Selective Risk Certification for LLM Outputs via Information-Lift Statistics: PAC-Bayes, Robustness, and Skeleton Design
This addresses the critical need for reliable uncertainty quantification in LLMs, particularly for high-stakes applications, though it is incremental as it builds on existing PAC-Bayes and baseline methods.
The paper tackles the problem of unreliable uncertainty quantification in large language models by introducing information-lift certificates with formal abstention guarantees, achieving 77.0% coverage at 2% risk and blocking 96% of critical errors in high-stakes scenarios.
Large language models often produce confident but incorrect outputs, creating a critical need for reliable uncertainty quantification with formal abstention guarantees. We introduce information-lift certificates that compare model probabilities to a skeleton baseline, accumulating evidence through sub-gamma PAC-Bayes bounds that remain valid under heavy-tailed distributions where standard concentration inequalities fail.

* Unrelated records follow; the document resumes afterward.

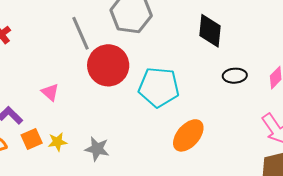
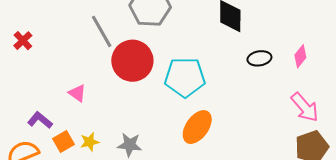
orange ellipse: (188, 135) -> (197, 127), moved

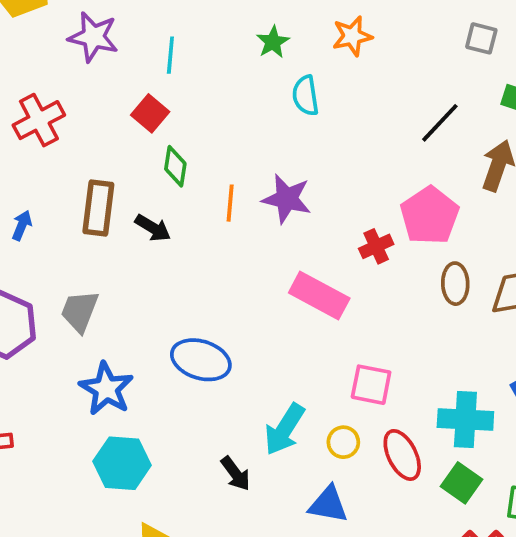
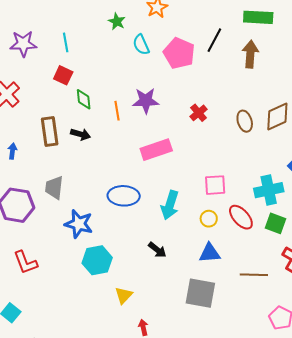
pink pentagon: (430, 216) -> (179, 53), moved
pink rectangle: (319, 296) -> (156, 150), moved, turned -32
cyan arrow: (285, 429) -> (170, 205), moved

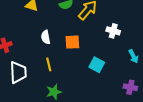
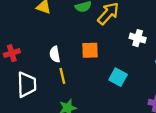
white semicircle: (46, 37) -> (55, 54), moved

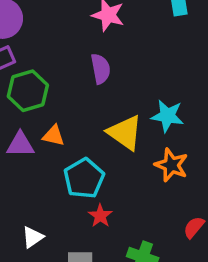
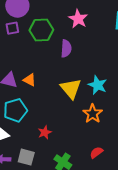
green hexagon: (28, 91) -> (41, 30), moved
cyan pentagon: (84, 178) -> (15, 110), moved

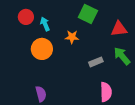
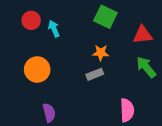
orange star: (72, 37) -> (101, 53), moved
orange circle: (42, 49) -> (37, 70), moved
gray rectangle: (96, 62) -> (95, 74), moved

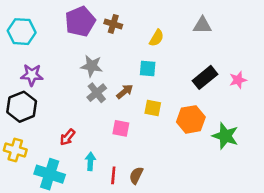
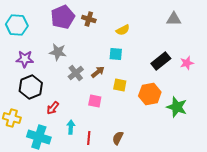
gray triangle: (202, 25) -> (174, 19), moved
yellow semicircle: (157, 38) -> (123, 30), turned 32
gray star: (92, 66) -> (58, 52), moved
black hexagon: (22, 107) -> (31, 87), moved
brown semicircle: (136, 175) -> (118, 138), moved

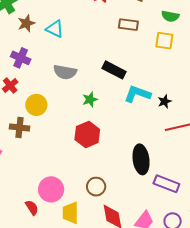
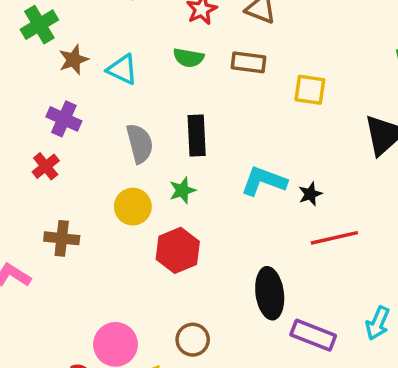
green semicircle: (170, 16) -> (188, 58), moved
black rectangle: (114, 70) -> (197, 135), moved, turned 60
gray semicircle: (65, 72) -> (140, 143), turned -115
yellow circle: (36, 105) -> (133, 207), moved

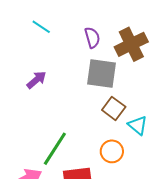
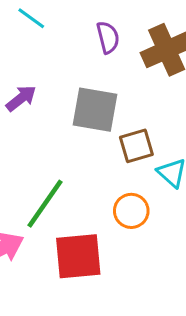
gray square: (101, 73) -> (95, 110), moved
brown square: (114, 108) -> (136, 146), turned 35

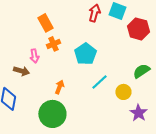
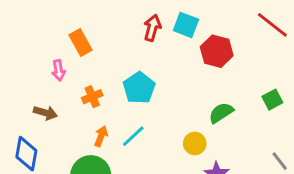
orange cross: (53, 44) -> (92, 97), moved
pink arrow: (34, 56) -> (59, 70), moved
cyan line: (99, 82) -> (133, 136), moved

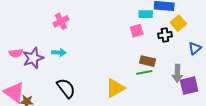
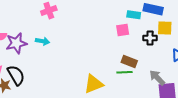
yellow square: (178, 23) -> (165, 28), turned 35
gray arrow: (177, 73) -> (157, 78), turned 126
black semicircle: (66, 88) -> (16, 75), moved

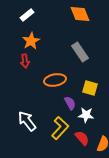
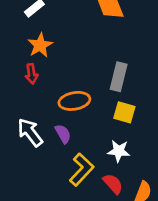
gray rectangle: (80, 52) -> (119, 77), moved, turned 48
purple semicircle: (70, 103) -> (63, 134), moved
white arrow: (27, 121) -> (30, 132), moved

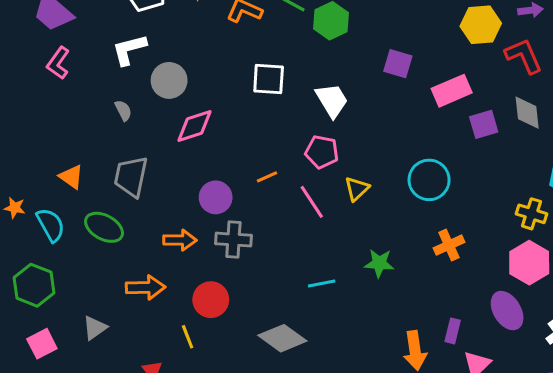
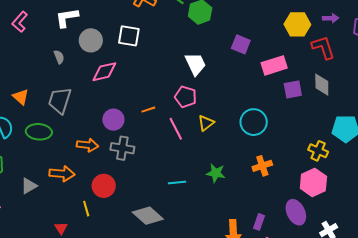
white square: (269, 79) -> (129, 36), moved
green ellipse: (104, 227) -> (39, 132), turned -30
gray triangle: (95, 328) -> (29, 186), moved

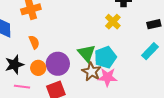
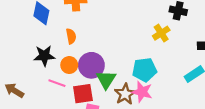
green triangle: (87, 53) -> (106, 80), moved
brown star: (91, 72) -> (125, 94), moved
pink line: (22, 87) -> (57, 83), moved

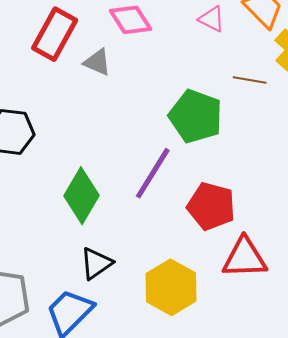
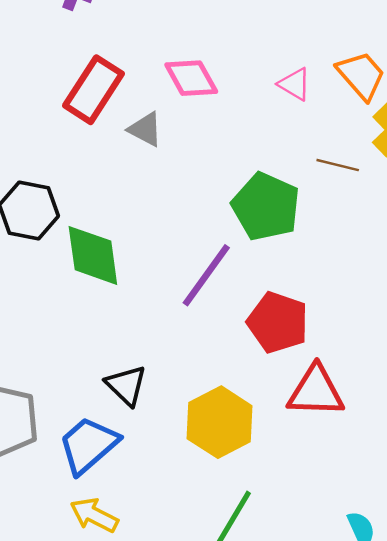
green diamond: (82, 196) -> (93, 255), moved, turned -42
black triangle: (96, 263) -> (126, 385), turned -45

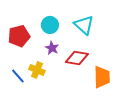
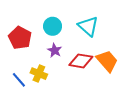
red pentagon: (19, 36) -> (20, 38), turned -30
orange trapezoid: (102, 77) -> (107, 61), moved, turned -40

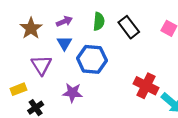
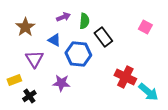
purple arrow: (64, 21) -> (63, 17), moved
black rectangle: (129, 27) -> (103, 37), moved
blue triangle: (64, 43) -> (54, 40), turned -32

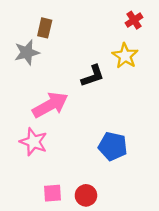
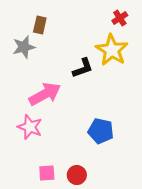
yellow star: (125, 56) -> (112, 50), size x1.4

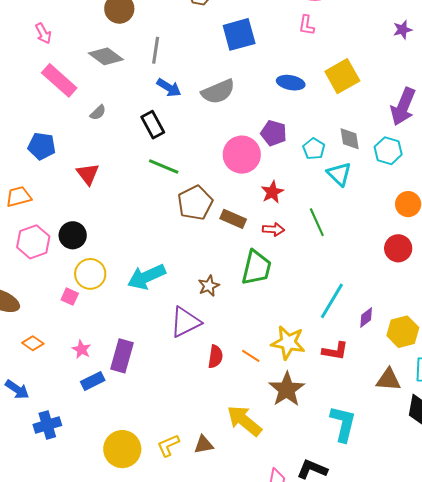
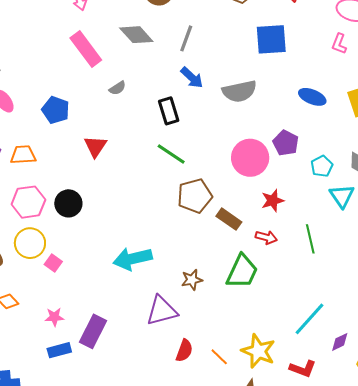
yellow circle: (90, 274) -> (30, 243), moved
pink star: (81, 349) -> (54, 317), turned 30

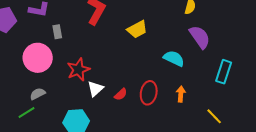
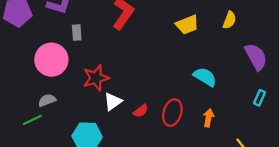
yellow trapezoid: (137, 29) -> (187, 25), moved
purple semicircle: (200, 37) -> (256, 57), moved
cyan rectangle: (224, 72) -> (260, 98), size x0.6

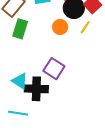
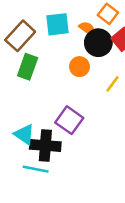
yellow line: (85, 27) -> (112, 84), moved
cyan line: (18, 113) -> (36, 169), moved

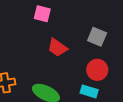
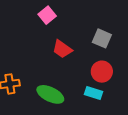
pink square: (42, 14) -> (47, 15), turned 36

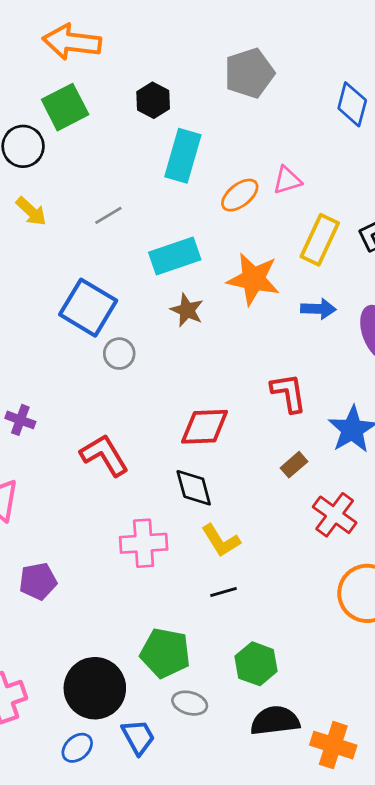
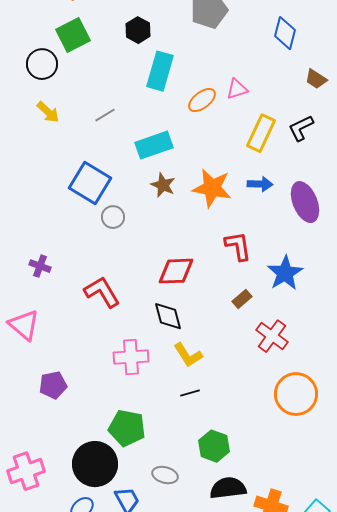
orange star: (253, 279) -> (212, 188), moved
green pentagon: (165, 653) -> (127, 428), moved

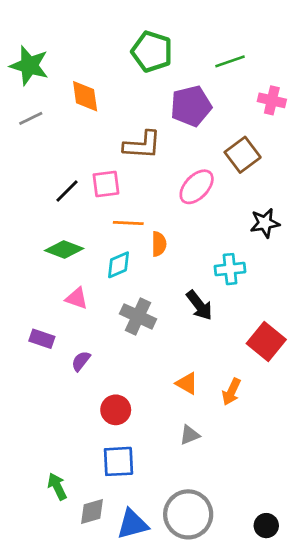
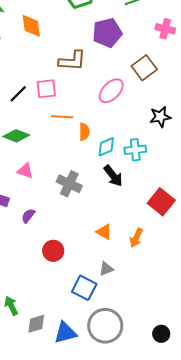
cyan diamond: (118, 265) -> (106, 147), moved
blue square: (118, 461) -> (84, 288), moved, turned 30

On eight diverse datasets, our method achieves 77.0\% coverage at 2\% risk, outperforming recent baselines by 10.0 percentage points on average. In high-stakes scenarios, we block 96\% of critical errors compared to 18-31\% for entropy-based methods. While our frequency-based certification does not guarantee severity-weighted safety and depends on skeleton quality, performance degrades gracefully under distributional shifts, making the approach practical for real-world deployment.